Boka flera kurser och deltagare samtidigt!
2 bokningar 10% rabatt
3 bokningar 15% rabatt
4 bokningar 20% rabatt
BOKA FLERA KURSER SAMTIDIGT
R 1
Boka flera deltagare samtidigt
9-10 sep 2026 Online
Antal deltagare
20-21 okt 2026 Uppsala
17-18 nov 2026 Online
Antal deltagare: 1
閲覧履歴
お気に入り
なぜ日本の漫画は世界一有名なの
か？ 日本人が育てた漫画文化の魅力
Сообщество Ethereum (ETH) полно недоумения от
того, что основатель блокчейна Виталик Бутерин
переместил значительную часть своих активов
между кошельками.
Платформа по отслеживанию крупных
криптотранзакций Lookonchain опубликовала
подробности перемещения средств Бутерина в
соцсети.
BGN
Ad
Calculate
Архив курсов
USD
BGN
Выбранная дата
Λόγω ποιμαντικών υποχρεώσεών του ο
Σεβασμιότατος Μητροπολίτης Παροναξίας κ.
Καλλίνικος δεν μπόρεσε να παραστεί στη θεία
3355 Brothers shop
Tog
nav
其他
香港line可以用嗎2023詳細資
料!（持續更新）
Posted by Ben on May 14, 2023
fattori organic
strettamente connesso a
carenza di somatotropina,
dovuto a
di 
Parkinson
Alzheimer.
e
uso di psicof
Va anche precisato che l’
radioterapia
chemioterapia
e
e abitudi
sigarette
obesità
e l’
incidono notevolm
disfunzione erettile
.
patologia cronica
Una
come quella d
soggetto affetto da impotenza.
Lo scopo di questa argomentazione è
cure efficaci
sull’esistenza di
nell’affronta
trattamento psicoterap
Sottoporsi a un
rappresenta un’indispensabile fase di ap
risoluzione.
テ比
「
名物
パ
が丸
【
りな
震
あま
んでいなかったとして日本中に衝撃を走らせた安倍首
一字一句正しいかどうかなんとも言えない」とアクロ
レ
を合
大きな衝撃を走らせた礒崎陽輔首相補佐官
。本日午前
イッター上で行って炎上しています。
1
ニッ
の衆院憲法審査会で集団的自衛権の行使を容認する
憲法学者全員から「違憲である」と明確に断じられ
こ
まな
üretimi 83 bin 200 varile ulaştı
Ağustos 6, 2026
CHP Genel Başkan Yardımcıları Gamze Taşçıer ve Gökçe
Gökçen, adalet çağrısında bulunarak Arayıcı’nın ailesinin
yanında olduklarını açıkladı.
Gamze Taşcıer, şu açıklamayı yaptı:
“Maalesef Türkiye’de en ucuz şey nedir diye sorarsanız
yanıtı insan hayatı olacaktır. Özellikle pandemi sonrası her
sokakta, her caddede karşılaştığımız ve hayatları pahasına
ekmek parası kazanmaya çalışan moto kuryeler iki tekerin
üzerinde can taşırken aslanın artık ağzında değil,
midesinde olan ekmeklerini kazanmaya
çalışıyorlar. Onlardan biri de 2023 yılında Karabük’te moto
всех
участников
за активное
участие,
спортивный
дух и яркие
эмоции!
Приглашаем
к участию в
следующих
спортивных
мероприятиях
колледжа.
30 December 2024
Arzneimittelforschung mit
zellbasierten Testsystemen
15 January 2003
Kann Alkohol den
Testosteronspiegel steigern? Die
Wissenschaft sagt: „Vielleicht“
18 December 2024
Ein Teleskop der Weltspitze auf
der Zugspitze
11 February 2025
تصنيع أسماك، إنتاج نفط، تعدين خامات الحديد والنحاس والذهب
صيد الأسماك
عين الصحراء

------------------------------------------------

#### Exercise objective:
When the string "bokningar" appears in a line of the records above, that line is to be copied.

#### Answer space:
2 bokningar 10% rabatt
3 bokningar 15% rabatt
4 bokningar 20% rabatt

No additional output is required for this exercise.